Here’s an example to help illustrate how PCA works. We will use IRIS dataset. In the code below, the IRIS dataset is transformed into 2 components and scatter plot is created representing all the three classes such as Setosa, Versicolour and Virginica.

```
import pandas as pd
import numpy as np
from sklearn.decomposition import PCA
import matplotlib.pyplot as plt
from sklearn import datasets
#
# Load IRIS dataset
#
iris = datasets.load_iris()
#
# Create a dataframe from IRIS dataset
#
df = pd.DataFrame(iris.data, columns=["sepal_length", "sepal_width", "petal_length", "petal_width"])
df["class"] = iris.target
#
# Create PCA transformed dataset with dimensionality
# reduced to 2; n_components = 2
#
pca = PCA(n_components=2)
X_pca = pca.fit(df.iloc[:, 0:4]).transform(df.iloc[:, 0:4])
#
# Create plot from transformed dataset
#
plt.figure(figsize=(8,6))
plt.scatter(X_pca[0:50,0], X_pca[0:50,1], color='green', marker='o', label='Setosa')
plt.scatter(X_pca[50:100,0], X_pca[50:100,1], color='blue', marker='s', label='Versicolour')
plt.scatter(X_pca[100:150,0], X_pca[100:150,1], color='red', marker='+', label='Virginica')
plt.title("PCA components plot for IRIS Dataset", fontsize=14)
plt.legend()
plt.show()
```

The above plot of data points after PCA was used for dimensionality reduction to 2 components shows a great separation between three different classes. Without the PCA, the plots such as below would represent the fact that classes ain’t separated clearly. This showcases the advantage of why PCA can be used for dimensionality reduction and a model trained with the transformed data will perform better than the original data.

```
#
# Create plot from original IRIS dataset
#
plt.figure(figsize=(8,6))
plt.scatter(df.iloc[0:50,0], df.iloc[0:50,1], color='green', marker='o', label='Setosa')
plt.scatter(df.iloc[50:100,0], df.iloc[50:100,1], color='blue', marker='s', label='Versicolour')
plt.scatter(df.iloc[100:150,0], df.iloc[100:150,1], color='red', marker='+', label='Virginica')
plt.title("Scatter plot without PCA transformation", fontsize=14)
plt.legend()
plt.show()
```

## How does LDA work?

Linear discriminant analysis (LDA) is another linear transformation technique that is used for dimensionality reduction. Unlike PCA, however, LDA is a supervised learning method, which means it takes class labels into account when finding directions of maximum variance. This makes LDA particularly well-suited for classification tasks where you want to maximize class separability.

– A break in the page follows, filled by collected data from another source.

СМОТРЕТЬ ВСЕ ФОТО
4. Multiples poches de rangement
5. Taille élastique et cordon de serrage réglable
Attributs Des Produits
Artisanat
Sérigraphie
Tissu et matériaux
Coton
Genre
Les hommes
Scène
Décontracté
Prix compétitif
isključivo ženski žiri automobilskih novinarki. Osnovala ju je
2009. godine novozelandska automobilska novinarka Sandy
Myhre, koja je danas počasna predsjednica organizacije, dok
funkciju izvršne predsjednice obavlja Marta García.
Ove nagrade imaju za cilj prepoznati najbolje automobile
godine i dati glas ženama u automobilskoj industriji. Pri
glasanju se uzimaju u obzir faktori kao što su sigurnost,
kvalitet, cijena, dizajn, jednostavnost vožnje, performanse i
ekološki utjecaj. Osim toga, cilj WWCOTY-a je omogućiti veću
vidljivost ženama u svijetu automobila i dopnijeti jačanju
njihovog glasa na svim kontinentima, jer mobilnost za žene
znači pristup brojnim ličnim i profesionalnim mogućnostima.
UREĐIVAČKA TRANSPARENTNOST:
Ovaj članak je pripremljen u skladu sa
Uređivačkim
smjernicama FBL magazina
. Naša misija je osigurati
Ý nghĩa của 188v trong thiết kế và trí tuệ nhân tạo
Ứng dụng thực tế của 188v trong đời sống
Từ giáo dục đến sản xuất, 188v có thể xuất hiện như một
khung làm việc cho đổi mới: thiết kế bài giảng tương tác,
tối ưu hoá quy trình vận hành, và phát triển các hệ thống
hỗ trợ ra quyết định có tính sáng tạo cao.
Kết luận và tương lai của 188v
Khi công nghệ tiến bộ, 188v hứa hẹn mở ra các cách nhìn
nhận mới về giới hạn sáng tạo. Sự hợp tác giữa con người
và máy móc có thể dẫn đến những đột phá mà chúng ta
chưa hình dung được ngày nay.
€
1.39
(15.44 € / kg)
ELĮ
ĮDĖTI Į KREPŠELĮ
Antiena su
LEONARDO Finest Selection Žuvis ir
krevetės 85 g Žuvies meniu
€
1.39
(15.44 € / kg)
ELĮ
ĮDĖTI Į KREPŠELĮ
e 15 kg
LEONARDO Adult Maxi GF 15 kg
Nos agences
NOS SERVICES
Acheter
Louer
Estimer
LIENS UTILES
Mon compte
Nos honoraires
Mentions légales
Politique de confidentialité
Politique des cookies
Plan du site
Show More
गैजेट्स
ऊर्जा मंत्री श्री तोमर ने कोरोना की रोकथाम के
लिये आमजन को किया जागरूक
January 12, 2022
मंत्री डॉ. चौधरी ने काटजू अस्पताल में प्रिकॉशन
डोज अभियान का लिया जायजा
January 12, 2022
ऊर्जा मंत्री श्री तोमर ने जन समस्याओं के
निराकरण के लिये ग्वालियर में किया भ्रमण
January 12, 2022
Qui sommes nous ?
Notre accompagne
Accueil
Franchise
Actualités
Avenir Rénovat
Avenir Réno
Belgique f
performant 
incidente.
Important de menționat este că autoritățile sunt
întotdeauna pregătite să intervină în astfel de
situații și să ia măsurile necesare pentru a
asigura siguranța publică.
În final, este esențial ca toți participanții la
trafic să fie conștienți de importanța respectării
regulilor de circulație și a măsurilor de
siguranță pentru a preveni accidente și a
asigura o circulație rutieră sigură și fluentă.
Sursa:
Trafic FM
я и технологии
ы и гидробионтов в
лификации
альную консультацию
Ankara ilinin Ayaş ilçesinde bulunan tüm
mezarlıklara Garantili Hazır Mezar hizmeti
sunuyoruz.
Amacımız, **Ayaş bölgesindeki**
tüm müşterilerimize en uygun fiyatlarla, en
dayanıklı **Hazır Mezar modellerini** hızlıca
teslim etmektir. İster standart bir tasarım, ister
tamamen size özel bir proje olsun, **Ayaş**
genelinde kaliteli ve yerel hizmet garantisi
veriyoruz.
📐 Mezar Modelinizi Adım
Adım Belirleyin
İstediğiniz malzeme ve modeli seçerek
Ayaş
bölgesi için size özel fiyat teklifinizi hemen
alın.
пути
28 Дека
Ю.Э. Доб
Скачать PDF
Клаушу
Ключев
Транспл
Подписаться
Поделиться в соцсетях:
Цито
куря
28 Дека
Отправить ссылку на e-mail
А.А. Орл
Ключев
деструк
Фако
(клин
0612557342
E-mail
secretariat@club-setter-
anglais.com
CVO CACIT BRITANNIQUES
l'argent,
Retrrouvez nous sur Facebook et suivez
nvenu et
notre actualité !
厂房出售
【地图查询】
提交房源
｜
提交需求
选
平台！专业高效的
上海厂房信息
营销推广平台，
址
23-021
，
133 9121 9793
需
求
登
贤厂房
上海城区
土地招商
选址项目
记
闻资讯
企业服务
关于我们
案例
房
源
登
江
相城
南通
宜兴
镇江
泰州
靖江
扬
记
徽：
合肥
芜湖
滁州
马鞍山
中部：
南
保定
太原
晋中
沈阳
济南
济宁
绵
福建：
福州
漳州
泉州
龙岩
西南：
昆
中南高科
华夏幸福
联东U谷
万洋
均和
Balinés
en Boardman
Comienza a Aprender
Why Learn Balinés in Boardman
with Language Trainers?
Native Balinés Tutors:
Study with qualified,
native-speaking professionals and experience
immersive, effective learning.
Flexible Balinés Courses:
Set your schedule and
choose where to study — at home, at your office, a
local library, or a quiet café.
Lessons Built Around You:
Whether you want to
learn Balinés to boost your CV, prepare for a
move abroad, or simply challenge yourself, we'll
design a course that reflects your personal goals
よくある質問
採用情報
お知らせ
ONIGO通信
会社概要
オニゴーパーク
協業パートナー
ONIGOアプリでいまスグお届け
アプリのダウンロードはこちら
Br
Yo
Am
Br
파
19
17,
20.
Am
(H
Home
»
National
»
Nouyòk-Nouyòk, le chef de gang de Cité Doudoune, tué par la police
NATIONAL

As with PCA, LDA assumes that your data is centered around the origin and that your features are uncorrelated with one another. You can center and decorrelate your data using scikit-learn’s StandardScaler and LinearDiscriminantAnalysis classes, respectively. Once your data has been cleaned and transformed, you can fit an LDA model to it using scikit-learn’s fit_transform() method. This will return a projected version of your data that has been reduced to the desired number of dimensions while maximizing class separability. In the code below, the IRIS dataset is transformed into 2 components and scatter plot is created representing all the three classes such as Setosa, Versicolour and Virginica.

```
import pandas as pd
import numpy as np
from sklearn.discriminant_analysis import LinearDiscriminantAnalysis
import matplotlib.pyplot as plt
from sklearn import datasets
#
# Load IRIS dataset
#
iris = datasets.load_iris()
#
# Create a dataframe from IRIS dataset
#
df = pd.DataFrame(iris.data, columns=["sepal_length", "sepal_width", "petal_length", "petal_width"])
df["class"] = iris.target
#
# Create LDA transformed dataset with dimensionality
# reduced to 2; n_components = 2
#
lda = LinearDiscriminantAnalysis(n_components=2)
X_lda = lda.fit(df.iloc[:, 0:4], df.iloc[:, -1]).transform(df.iloc[:, 0:4])
#
# Create plot from transformed dataset
#
plt.figure(figsize=(8,6))
plt.scatter(X_lda[0:50,0], X_lda[0:50,1], color='green', marker='o', label='Setosa')
plt.scatter(X_lda[50:100,0], X_lda[50:100,1], color='blue', marker='s', label='Versicolour')
plt.scatter(X_lda[100:150,0], X_lda[100:150,1], color='red', marker='+', label='Virginica')
plt.title("LDA components plot for IRIS Dataset", fontsize=14)
plt.legend()
plt.show()
```

As like PCA transformation, LDA transformation also results in clear separation of IRIS dataset classes which would not have been possible with scatter plot on original dataset.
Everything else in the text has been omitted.